[GIVEN DATA]

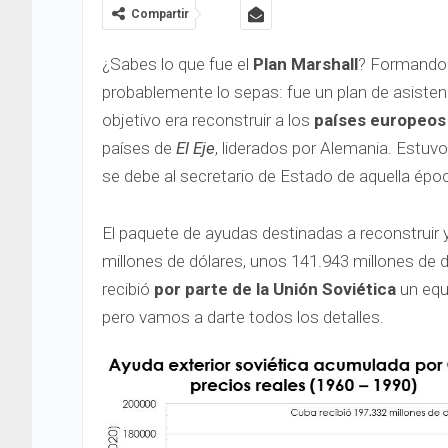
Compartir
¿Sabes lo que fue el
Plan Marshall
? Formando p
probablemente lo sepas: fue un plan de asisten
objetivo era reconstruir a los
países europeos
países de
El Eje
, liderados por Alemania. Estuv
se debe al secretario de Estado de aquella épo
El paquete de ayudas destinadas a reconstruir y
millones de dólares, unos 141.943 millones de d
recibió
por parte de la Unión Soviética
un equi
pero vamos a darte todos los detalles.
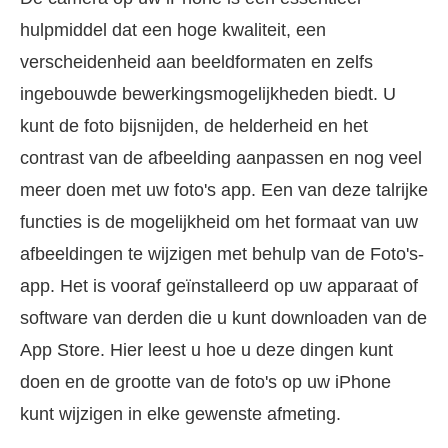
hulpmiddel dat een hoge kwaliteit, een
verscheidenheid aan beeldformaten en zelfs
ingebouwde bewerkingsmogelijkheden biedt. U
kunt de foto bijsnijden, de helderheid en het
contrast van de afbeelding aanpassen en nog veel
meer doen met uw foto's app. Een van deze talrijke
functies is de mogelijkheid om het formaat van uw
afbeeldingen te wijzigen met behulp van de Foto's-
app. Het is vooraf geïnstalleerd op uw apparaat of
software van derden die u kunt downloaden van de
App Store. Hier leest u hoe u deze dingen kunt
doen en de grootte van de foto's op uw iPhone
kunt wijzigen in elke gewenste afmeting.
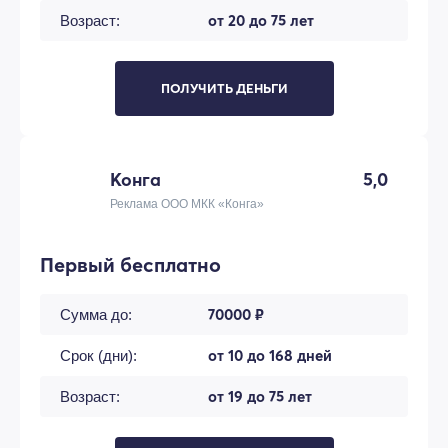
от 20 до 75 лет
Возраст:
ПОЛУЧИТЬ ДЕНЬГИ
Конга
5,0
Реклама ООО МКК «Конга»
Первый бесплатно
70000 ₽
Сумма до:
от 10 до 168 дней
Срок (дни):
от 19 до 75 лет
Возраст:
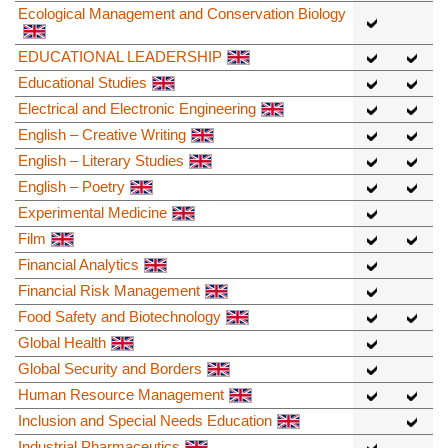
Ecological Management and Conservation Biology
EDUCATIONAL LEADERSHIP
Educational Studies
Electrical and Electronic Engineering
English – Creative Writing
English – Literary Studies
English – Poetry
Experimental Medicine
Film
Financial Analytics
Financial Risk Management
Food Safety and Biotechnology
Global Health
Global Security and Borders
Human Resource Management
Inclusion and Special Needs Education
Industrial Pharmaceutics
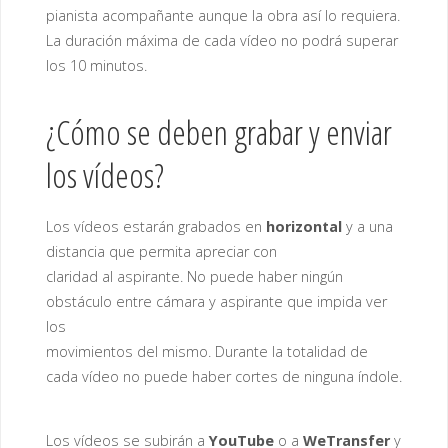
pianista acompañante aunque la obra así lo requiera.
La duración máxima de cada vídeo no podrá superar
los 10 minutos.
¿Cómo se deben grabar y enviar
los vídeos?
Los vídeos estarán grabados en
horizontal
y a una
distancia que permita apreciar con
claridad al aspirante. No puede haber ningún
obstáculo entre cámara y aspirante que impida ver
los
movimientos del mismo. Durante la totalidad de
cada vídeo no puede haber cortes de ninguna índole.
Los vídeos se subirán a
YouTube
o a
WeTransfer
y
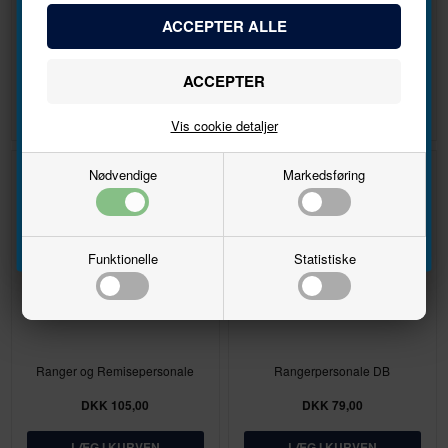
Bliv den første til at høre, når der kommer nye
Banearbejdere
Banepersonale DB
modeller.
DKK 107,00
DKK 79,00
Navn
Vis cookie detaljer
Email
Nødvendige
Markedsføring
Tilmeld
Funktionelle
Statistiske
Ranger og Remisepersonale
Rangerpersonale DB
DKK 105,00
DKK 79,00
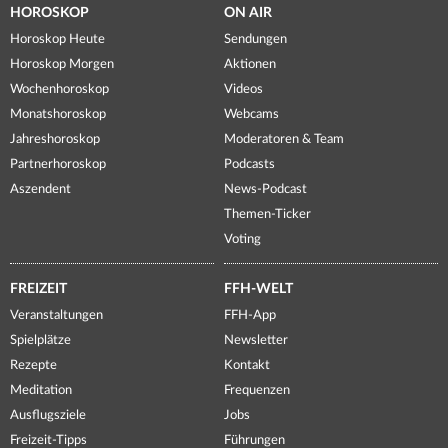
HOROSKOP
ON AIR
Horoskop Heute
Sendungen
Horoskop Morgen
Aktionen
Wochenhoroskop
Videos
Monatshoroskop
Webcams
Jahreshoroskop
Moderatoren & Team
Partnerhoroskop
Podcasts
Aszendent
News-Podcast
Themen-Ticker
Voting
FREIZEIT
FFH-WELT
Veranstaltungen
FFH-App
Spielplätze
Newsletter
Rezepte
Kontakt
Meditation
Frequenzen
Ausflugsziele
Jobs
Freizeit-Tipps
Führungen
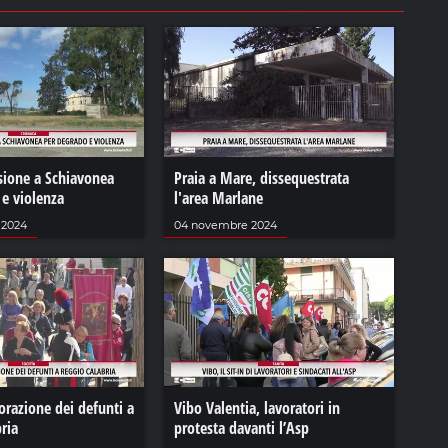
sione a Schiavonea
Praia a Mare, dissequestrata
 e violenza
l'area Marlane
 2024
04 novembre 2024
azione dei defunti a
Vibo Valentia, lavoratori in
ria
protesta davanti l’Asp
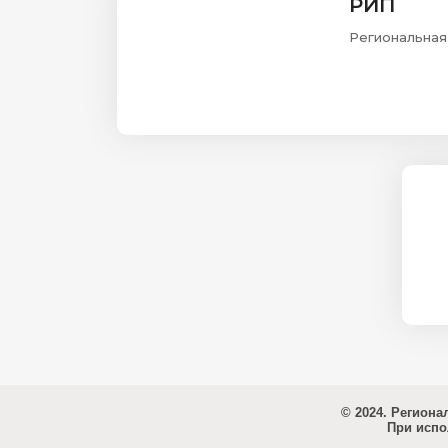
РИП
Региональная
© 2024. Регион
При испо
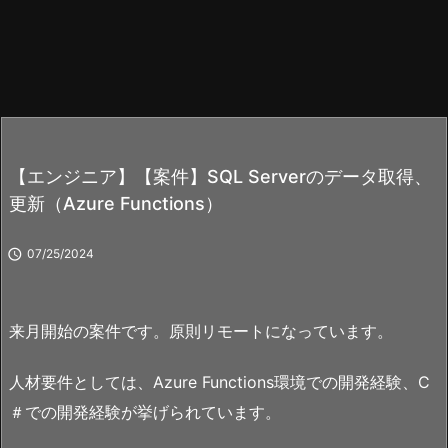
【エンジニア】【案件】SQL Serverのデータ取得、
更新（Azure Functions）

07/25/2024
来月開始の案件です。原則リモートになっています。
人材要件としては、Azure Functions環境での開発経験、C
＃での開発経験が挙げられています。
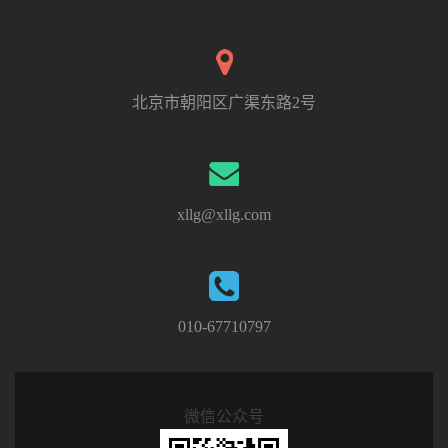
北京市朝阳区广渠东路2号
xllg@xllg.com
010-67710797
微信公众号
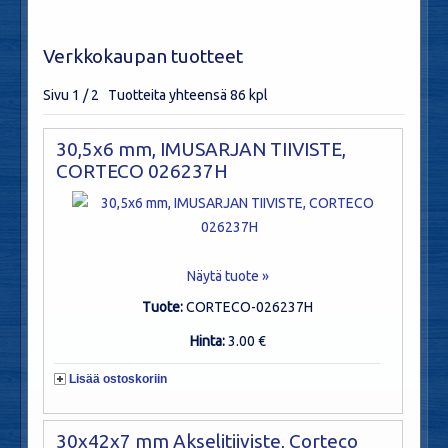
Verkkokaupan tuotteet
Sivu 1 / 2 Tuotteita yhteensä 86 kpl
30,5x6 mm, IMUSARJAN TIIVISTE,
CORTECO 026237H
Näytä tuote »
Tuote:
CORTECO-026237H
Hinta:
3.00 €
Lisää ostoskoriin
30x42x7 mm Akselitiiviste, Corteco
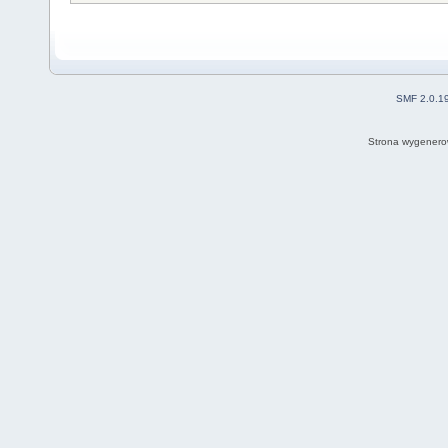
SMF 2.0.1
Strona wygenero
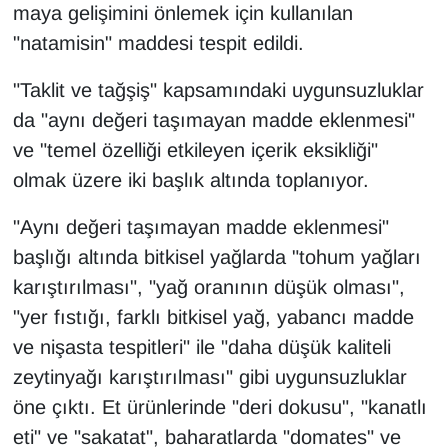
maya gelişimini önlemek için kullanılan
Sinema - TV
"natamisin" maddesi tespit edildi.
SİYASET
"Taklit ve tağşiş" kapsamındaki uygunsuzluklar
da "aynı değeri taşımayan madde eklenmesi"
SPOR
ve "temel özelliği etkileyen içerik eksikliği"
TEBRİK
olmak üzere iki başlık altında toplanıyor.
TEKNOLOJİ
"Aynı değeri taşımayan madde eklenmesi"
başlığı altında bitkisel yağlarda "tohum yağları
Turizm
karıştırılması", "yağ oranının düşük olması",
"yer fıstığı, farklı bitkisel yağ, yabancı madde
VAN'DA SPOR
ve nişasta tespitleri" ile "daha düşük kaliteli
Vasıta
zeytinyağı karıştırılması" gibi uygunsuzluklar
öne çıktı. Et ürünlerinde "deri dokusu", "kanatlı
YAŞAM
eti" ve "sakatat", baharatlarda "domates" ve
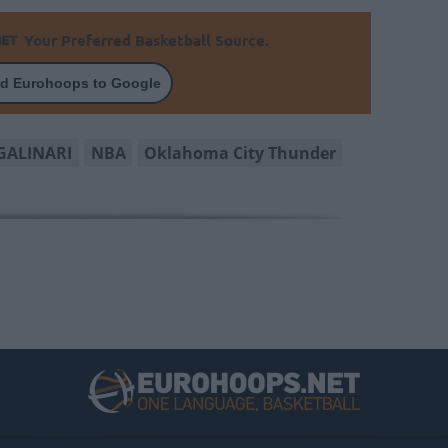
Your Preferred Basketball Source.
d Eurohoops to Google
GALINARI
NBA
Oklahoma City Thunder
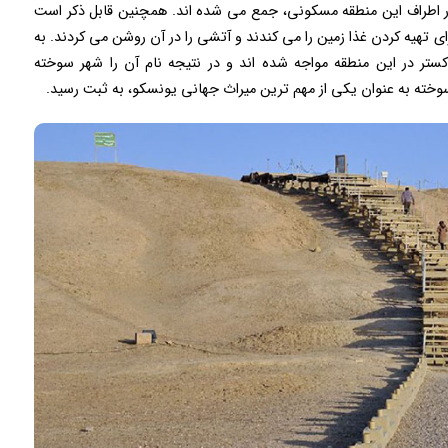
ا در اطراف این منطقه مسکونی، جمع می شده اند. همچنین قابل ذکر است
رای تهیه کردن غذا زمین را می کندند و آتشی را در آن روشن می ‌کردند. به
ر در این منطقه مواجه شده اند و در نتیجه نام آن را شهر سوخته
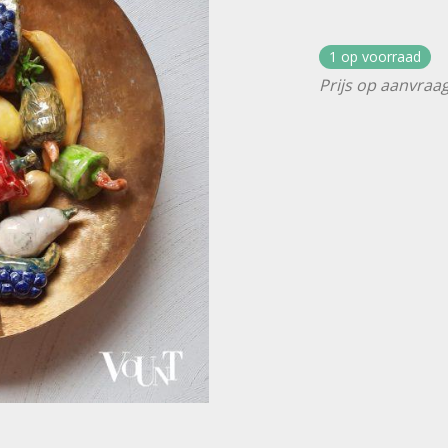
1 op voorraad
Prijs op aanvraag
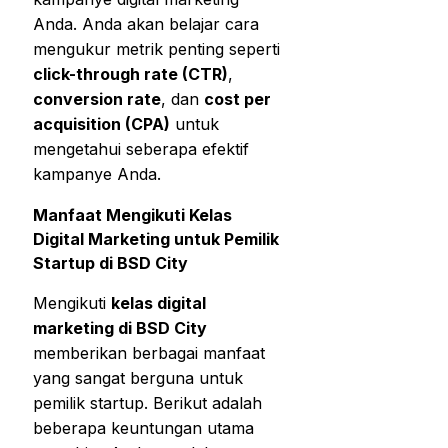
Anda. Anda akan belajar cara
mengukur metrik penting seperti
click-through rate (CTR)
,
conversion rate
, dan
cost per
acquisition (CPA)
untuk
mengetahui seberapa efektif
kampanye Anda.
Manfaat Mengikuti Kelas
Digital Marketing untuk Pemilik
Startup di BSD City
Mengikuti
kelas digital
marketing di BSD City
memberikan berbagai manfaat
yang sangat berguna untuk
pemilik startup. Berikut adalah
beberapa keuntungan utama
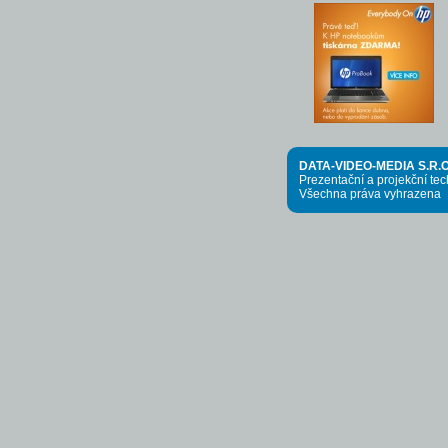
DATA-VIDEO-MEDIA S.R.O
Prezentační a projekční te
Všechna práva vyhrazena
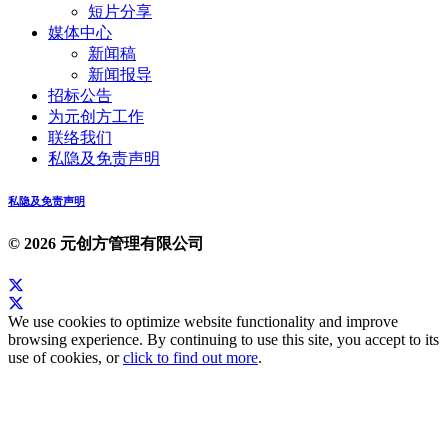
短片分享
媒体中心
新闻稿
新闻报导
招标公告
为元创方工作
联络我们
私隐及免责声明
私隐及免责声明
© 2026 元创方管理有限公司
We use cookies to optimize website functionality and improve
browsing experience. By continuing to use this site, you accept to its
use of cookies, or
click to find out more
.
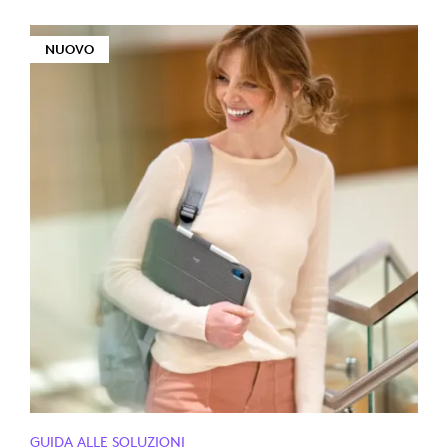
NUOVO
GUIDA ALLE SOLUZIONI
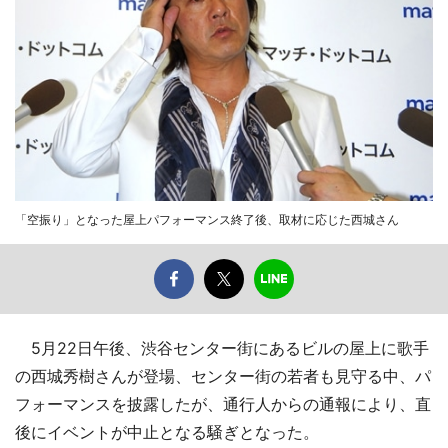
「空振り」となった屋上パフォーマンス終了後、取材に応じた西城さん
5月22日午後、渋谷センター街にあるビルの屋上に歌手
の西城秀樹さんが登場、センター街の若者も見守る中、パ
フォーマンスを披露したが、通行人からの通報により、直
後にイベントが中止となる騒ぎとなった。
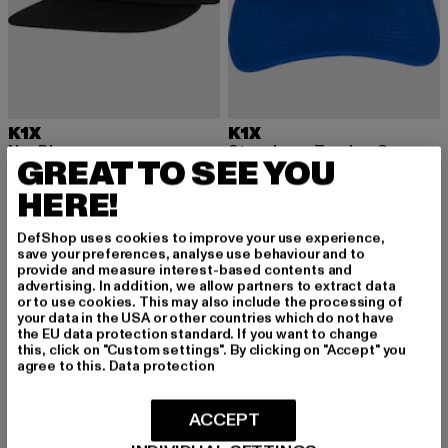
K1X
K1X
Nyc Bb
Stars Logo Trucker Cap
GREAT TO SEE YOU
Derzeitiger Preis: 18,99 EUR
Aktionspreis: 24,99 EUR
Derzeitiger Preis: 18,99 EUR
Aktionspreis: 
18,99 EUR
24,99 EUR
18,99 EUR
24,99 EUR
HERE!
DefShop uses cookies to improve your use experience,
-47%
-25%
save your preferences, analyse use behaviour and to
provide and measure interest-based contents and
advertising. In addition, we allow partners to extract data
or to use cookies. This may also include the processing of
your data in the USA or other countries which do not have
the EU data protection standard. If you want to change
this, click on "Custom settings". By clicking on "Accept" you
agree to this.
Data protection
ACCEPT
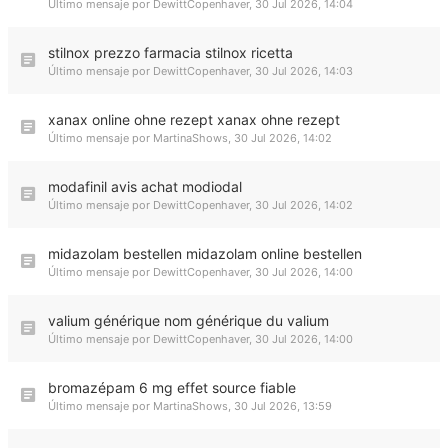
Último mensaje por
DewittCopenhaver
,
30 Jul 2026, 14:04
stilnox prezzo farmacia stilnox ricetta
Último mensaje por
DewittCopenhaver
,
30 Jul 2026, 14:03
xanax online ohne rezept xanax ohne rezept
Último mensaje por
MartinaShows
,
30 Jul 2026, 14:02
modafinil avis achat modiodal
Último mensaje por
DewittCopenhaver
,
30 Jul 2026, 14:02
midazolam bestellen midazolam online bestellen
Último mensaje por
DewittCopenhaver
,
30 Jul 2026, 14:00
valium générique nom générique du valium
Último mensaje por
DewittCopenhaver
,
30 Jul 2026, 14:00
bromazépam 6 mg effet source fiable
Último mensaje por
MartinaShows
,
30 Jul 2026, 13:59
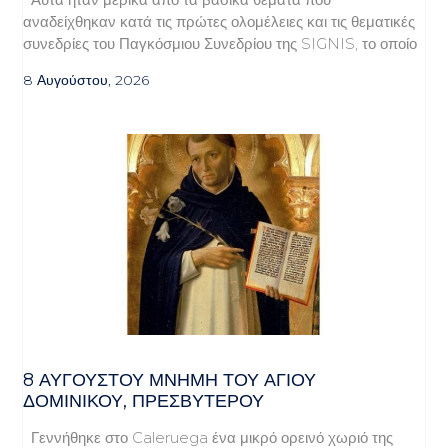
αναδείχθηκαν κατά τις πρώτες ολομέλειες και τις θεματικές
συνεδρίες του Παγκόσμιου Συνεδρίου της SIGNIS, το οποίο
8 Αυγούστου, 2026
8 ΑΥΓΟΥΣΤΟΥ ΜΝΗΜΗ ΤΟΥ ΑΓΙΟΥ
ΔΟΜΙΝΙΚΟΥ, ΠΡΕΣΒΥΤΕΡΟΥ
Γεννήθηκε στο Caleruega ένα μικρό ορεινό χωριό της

[/GIVEN DATA]

- **TRY IT**
Filter the records above down to the lines containing "haber".

- **EXERCISE SOLUTION**
claridad al aspirante. No puede haber ningún
cada vídeo no puede haber cortes de ninguna índole.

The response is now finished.